Task statement
After locating the line with "मंजर देखने को मिलेगा।" below, output it and each following line exactly, stopping after the line with "odu od 1989.". No pictures.

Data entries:
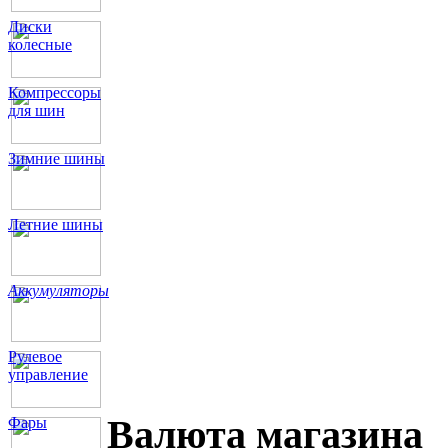
Диски
колесные
Компрессоры
для шин
Зимние шины
Летние шины
Аккумуляторы
Рулевое
управление
Валюта магазина
Фары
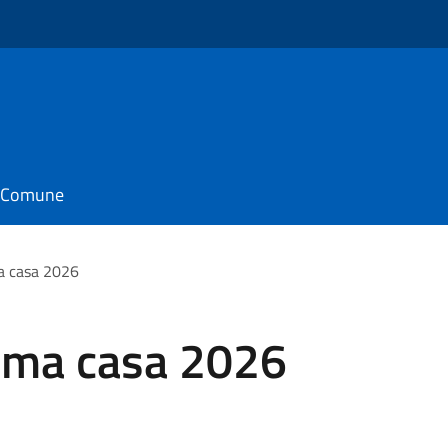
il Comune
a casa 2026
ima casa 2026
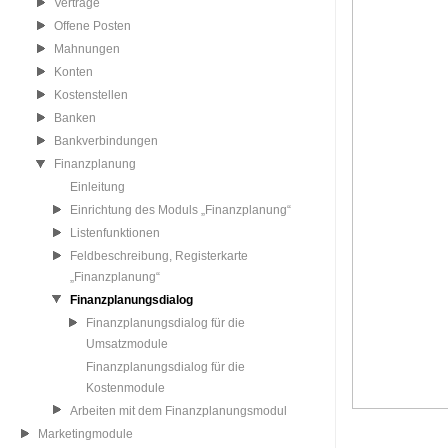
Verträge
Offene Posten
Mahnungen
Konten
Kostenstellen
Banken
Bankverbindungen
Finanzplanung
Einleitung
Einrichtung des Moduls „Finanzplanung“
Listenfunktionen
Feldbeschreibung, Registerkarte
„Finanzplanung“
Finanzplanungsdialog
Finanzplanungsdialog für die
Umsatzmodule
Finanzplanungsdialog für die
Kostenmodule
Arbeiten mit dem Finanzplanungsmodul
Marketingmodule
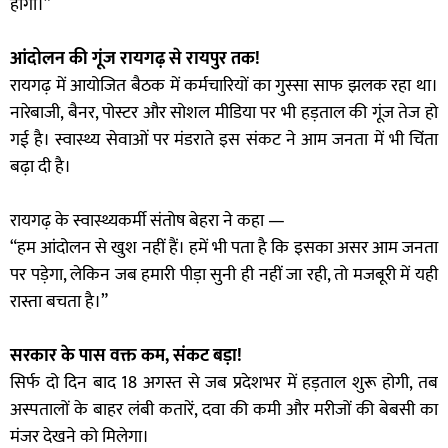
होगी।”
आंदोलन की गूंज रायगढ़ से रायपुर तक!
रायगढ़ में आयोजित बैठक में कर्मचारियों का गुस्सा साफ झलक रहा था।
नारेबाजी, बैनर, पोस्टर और सोशल मीडिया पर भी हड़ताल की गूंज तेज हो
गई है। स्वास्थ्य सेवाओं पर मंडराते इस संकट ने आम जनता में भी चिंता
बढ़ा दी है।
रायगढ़ के स्वास्थ्यकर्मी संतोष बेहरा ने कहा —
“हम आंदोलन से खुश नहीं हैं। हमें भी पता है कि इसका असर आम जनता
पर पड़ेगा, लेकिन जब हमारी पीड़ा सुनी ही नहीं जा रही, तो मजबूरी में यही
रास्ता बचता है।”
सरकार के पास वक्त कम, संकट बड़ा!
सिर्फ दो दिन बाद 18 अगस्त से जब प्रदेशभर में हड़ताल शुरू होगी, तब
अस्पतालों के बाहर लंबी कतारें, दवा की कमी और मरीजों की बेबसी का
मंजर देखने को मिलेगा।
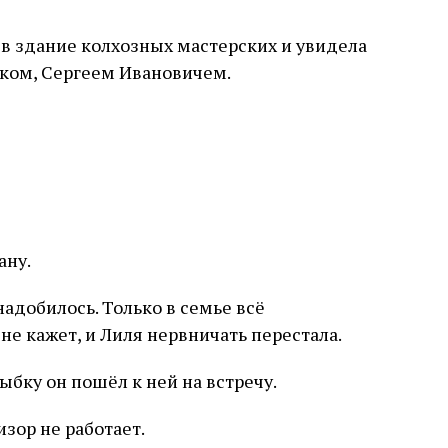
 в здание колхозных мастерских и увидела
иком, Сергеем Ивановичем.
ану.
онадобилось. Только в семье всё
 не кажет, и Лиля нервничать перестала.
ыбку он пошёл к ней на встречу.
изор не работает.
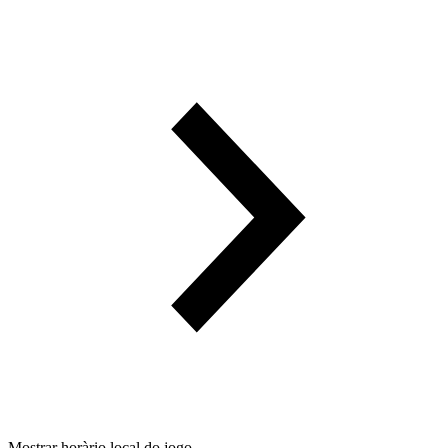
Mostrar horàrio local do jogo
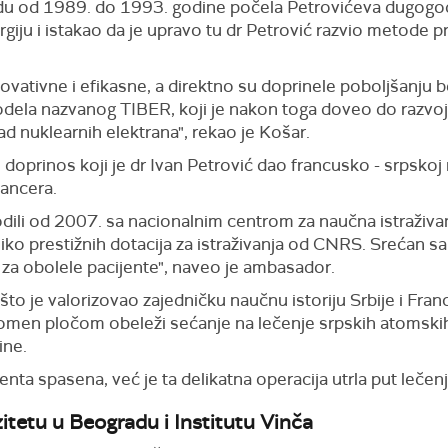
odu od 1989. do 1993. godine počela Petrovićeva dugogo
iju i istakao da je upravo tu dr Petrović razvio metode 
vativne i efikasne, a direktno su doprinele poboljšanju 
modela nazvanog TIBER, koji je nakon toga doveo do razvoj
d nuklearnih elektrana", rekao je Košar.
doprinos koji je dr Ivan Petrović dao francusko - srpskoj 
ancera.
vodili od 2007. sa nacionalnim centrom za naučna istraživ
iko prestižnih dotacija za istraživanja od CNRS. Srećan s
 za obolele pacijente", naveo je ambasador.
što je valorizovao zajedničku naučnu istoriju Srbije i Fra
pomen pločom obeleži sećanje na lečenje srpskih atomskih 
ine.
enta spasena, već je ta delikatna operacija utrla put lečenj
zitetu u Beogradu i Institutu Vinča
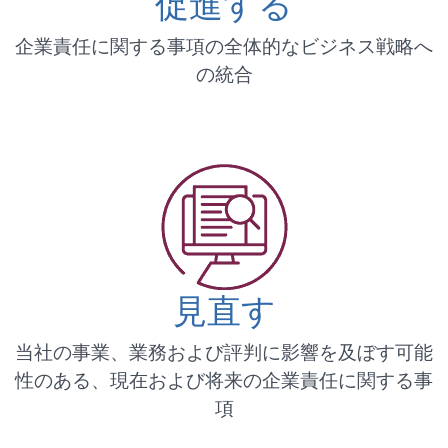
促進する
企業責任に関する事項の全体的なビジネス戦略へ
の統合
見直す
当社の事業、業務および評判に影響を及ぼす可能
性のある、現在および将来の企業責任に関する事
項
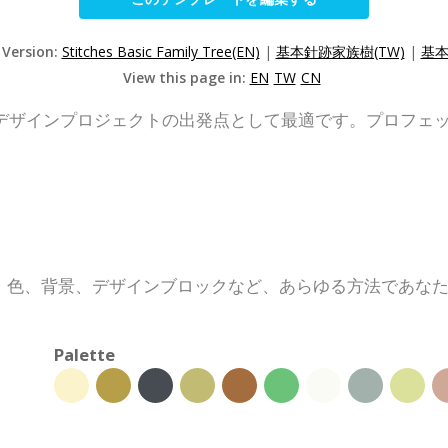
 Version:
Stitches Basic Family Tree(EN)
|
基本針跡家族樹(TW)
|
基本
View this page in:
EN
TW
CN
デザインプロジェクトの出発点として最適です。プロフェ
、色、背景、デザインブロックなど、あらゆる方法であな
Palette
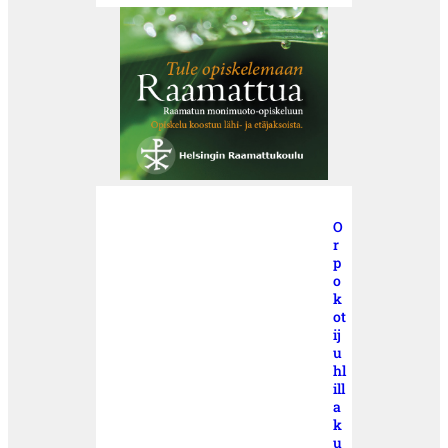
O
r
p
o
k
ot
ij
u
hl
ill
a
k
u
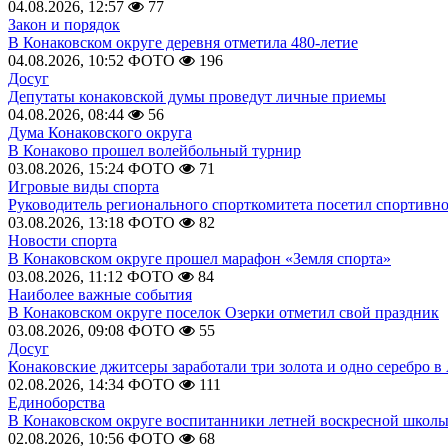
04.08.2026, 12:57
77
Закон и порядок
В Конаковском округе деревня отметила 480-летие
04.08.2026, 10:52
ФОТО
196
Досуг
Депутаты конаковской думы проведут личные приемы
04.08.2026, 08:44
56
Дума Конаковского округа
В Конаково прошел волейбольный турнир
03.08.2026, 15:24
ФОТО
71
Игровые виды спорта
Руководитель регионального спорткомитета посетил спортивн
03.08.2026, 13:18
ФОТО
82
Новости спорта
В Конаковском округе прошел марафон «Земля спорта»
03.08.2026, 11:12
ФОТО
84
Наиболее важные события
В Конаковском округе поселок Озерки отметил свой праздник
03.08.2026, 09:08
ФОТО
55
Досуг
Конаковские джитсеры заработали три золота и одно серебро в
02.08.2026, 14:34
ФОТО
111
Единоборства
В Конаковском округе воспитанники летней воскресной школы
02.08.2026, 10:56
ФОТО
68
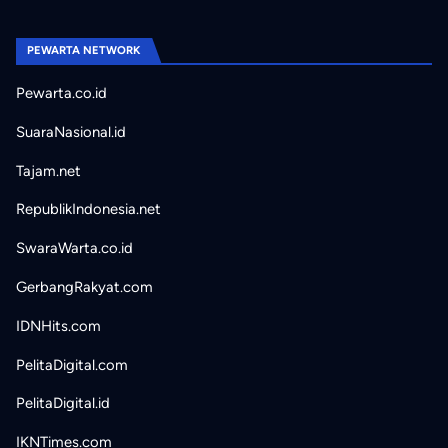
PEWARTA NETWORK
Pewarta.co.id
SuaraNasional.id
Tajam.net
RepublikIndonesia.net
SwaraWarta.co.id
GerbangRakyat.com
IDNHits.com
PelitaDigital.com
PelitaDigital.id
IKNTimes.com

Response to the task
मंजर देखने को मिलेगा।
 в здание колхозных мастерских и увидела
иком, Сергеем Ивановичем.
ану.
онадобилось. Только в семье всё
 не кажет, и Лиля нервничать перестала.
ыбку он пошёл к ней на встречу.
изор не работает.
Mostrar horàrio local do jogo
odu od 1989. do 1993. godine počela Petrovićeva dugogo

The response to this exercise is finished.